### Try it
From the data that follows, set down exactly the lines from the one with "20 Jun 2026" through the one with "bps-tv.co.uk – Broadcast", counting both. Pictures stay out.

Collected data:
· · · · ·

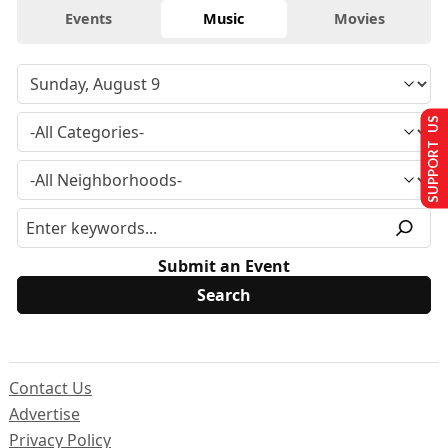
Events
Music
Movies
SUPPORT US
Submit an Event
Contact Us
Advertise
Privacy Policy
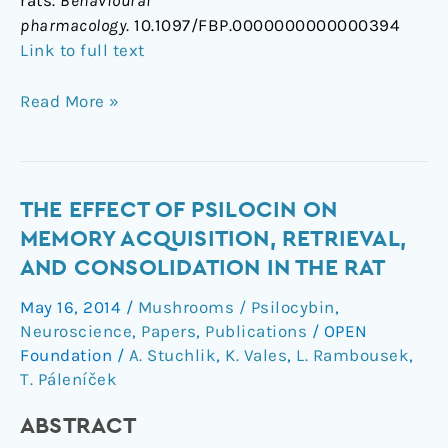
rats.
Behavioural
pharmacology
. 10.1097/FBP.0000000000000394
Link to full text
Read More »
The
THE EFFECT OF PSILOCIN ON
effect
MEMORY ACQUISITION, RETRIEVAL,
of
AND CONSOLIDATION IN THE RAT
psilocin
May 16, 2014
/
Mushrooms / Psilocybin
,
on
Neuroscience
,
Papers
,
Publications
/
OPEN
memory
Foundation
/
A. Stuchlik
,
K. Vales
,
L. Rambousek
,
acquisition,
T. Páleníček
retrieval,
and
ABSTRACT
consolidation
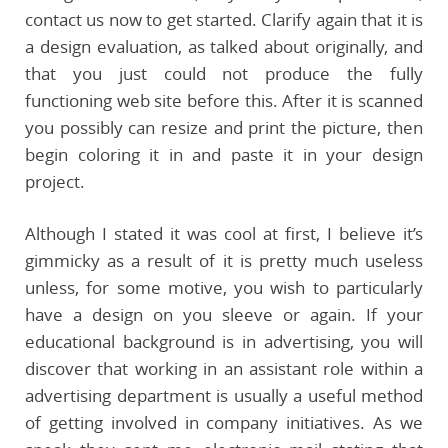
contact us now to get started. Clarify again that it is
a design evaluation, as talked about originally, and
that you just could not produce the fully
functioning web site before this. After it is scanned
you possibly can resize and print the picture, then
begin coloring it in and paste it in your design
project.
Although I stated it was cool at first, I believe it’s
gimmicky as a result of it is pretty much useless
unless, for some motive, you wish to particularly
have a design on you sleeve or again. If your
educational background is in advertising, you will
discover that working in an assistant role within a
advertising department is usually a useful method
of getting involved in company initiatives. As we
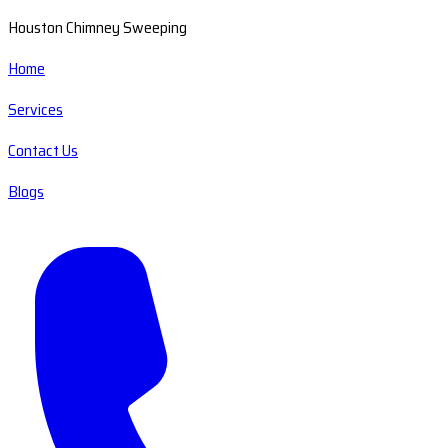
Houston Chimney Sweeping
Home
Services
Contact Us
Blogs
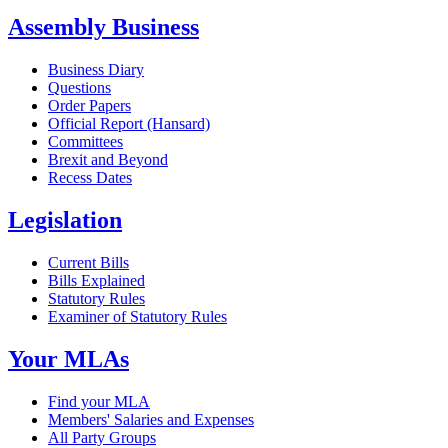
Assembly Business
Business Diary
Questions
Order Papers
Official Report (Hansard)
Committees
Brexit and Beyond
Recess Dates
Legislation
Current Bills
Bills Explained
Statutory Rules
Examiner of Statutory Rules
Your MLAs
Find your MLA
Members' Salaries and Expenses
All Party Groups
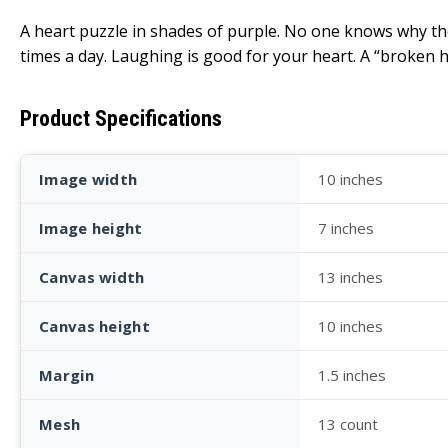
A heart puzzle in shades of purple. No one knows why th
times a day. Laughing is good for your heart. A “broken he
Product Specifications
Image width
10 inches
Image height
7 inches
Canvas width
13 inches
Canvas height
10 inches
Margin
1.5 inches
Mesh
13 count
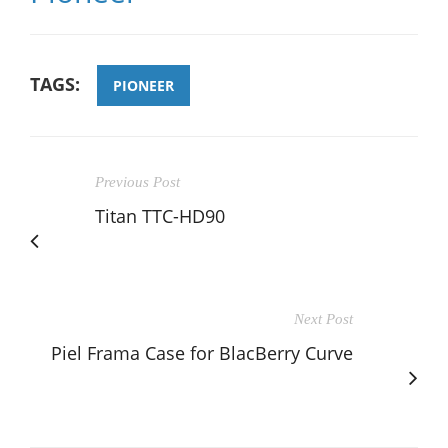
TAGS:
PIONEER
Previous Post
Titan TTC-HD90
Next Post
Piel Frama Case for BlacBerry Curve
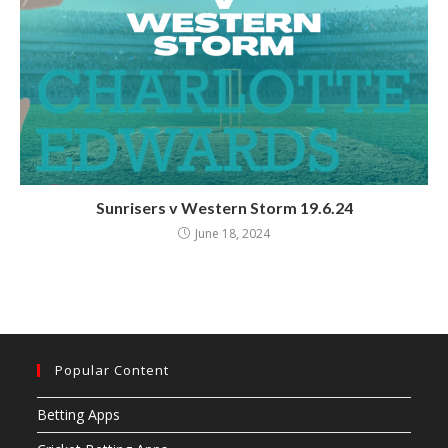
Sunrisers v Western Storm 19.6.24
June 18, 2024
Popular Content
Betting Apps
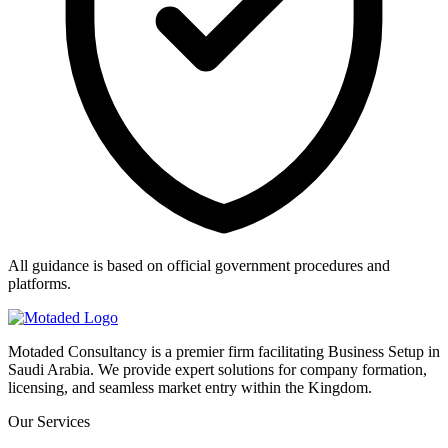
All guidance is based on official government procedures and
platforms.
Motaded Consultancy is a premier firm facilitating Business Setup in
Saudi Arabia. We provide expert solutions for company formation,
licensing, and seamless market entry within the Kingdom.
Our Services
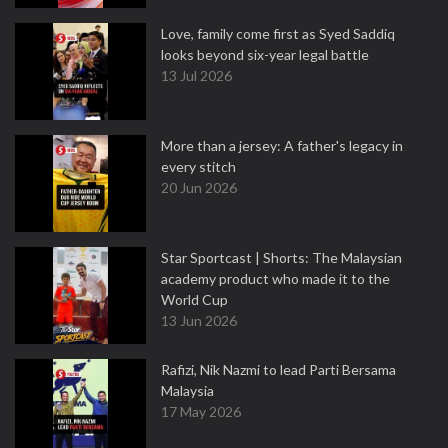
Love, family come first as Syed Saddiq
looks beyond six-year legal battle
13 Jul 2026
More than a jersey: A father's legacy in
every stitch
20 Jun 2026
Star Sportcast | Shorts: The Malaysian
academy product who made it to the
World Cup
13 Jun 2026
Rafizi, Nik Nazmi to lead Parti Bersama
Malaysia
17 May 2026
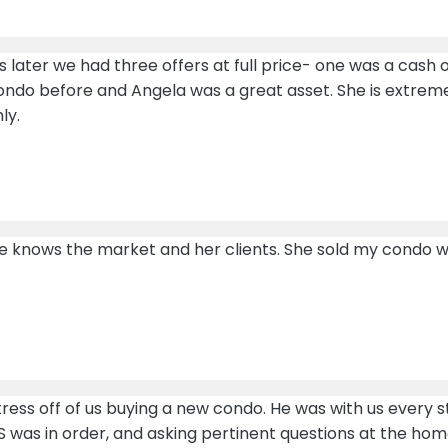
ater we had three offers at full price- one was a cash o
condo before and Angela was a great asset. She is extrem
ly.
 knows the market and her clients. She sold my condo with
ress off of us buying a new condo. He was with us every s
S was in order, and asking pertinent questions at the home 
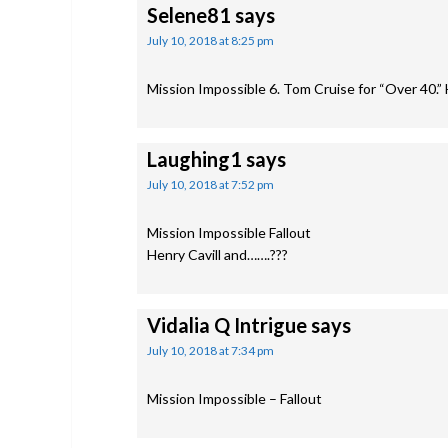
Selene81
says
July 10, 2018 at 8:25 pm
Mission Impossible 6. Tom Cruise for “Over 40.” 
Laughing1
says
July 10, 2018 at 7:52 pm
Mission Impossible Fallout
Henry Cavill and…….???
Vidalia Q Intrigue
says
July 10, 2018 at 7:34 pm
Mission Impossible – Fallout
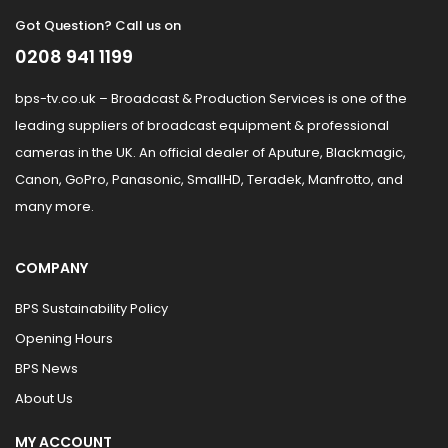
Got Question? Call us on
0208 941 1199
bps-tv.co.uk – Broadcast & Production Services is one of the
leading suppliers of broadcast equipment & professional
cameras in the UK. An official dealer of Aputure, Blackmagic,
Canon, GoPro, Panasonic, SmallHD, Teradek, Manfrotto, and
many more.
COMPANY
BPS Sustainability Policy
Opening Hours
BPS News
About Us
MY ACCOUNT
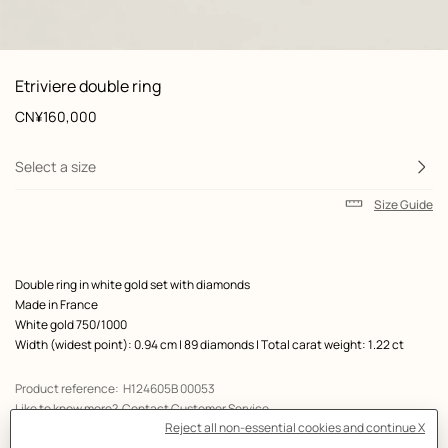
: front, front, view 1 of 2
zoom image
,
View
Product
Etriviere double ring
information
and
Price
CN¥160,000
customization
Select a size
Size Guide
Product
Double ring in white gold set with diamonds
description
Made in France
White gold 750/1000
Width (widest point): 0.94 cm | 89 diamonds | Total carat weight: 1.22 ct
Product reference:
H124605B 00053
Like to know more?
Contact Customer Service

· · · · ·

### Your solution
20 Jun 2026
Star Sportcast | Shorts: The Malaysian
academy product who made it to the
World Cup
13 Jun 2026
Rafizi, Nik Nazmi to lead Parti Bersama
Malaysia
17 May 2026
ater we had three offers at full price- one was a cash o
condo before and Angela was a great asset. She is extrem
ly.
 knows the market and her clients. She sold my condo with
ress off of us buying a new condo. He was with us every s
S was in order, and asking pertinent questions at the home 
Selene81
says
July 10, 2018 at 8:25 pm
Mission Impossible 6. Tom Cruise for “Over 40.” 
Laughing1
says
July 10, 2018 at 7:52 pm
Mission Impossible Fallout
Henry Cavill and…….???
Vidalia Q Intrigue
says
July 10, 2018 at 7:34 pm
Mission Impossible – Fallout
Got Question? Call us on
0208 941 1199
bps-tv.co.uk – Broadcast & Production Services is one of the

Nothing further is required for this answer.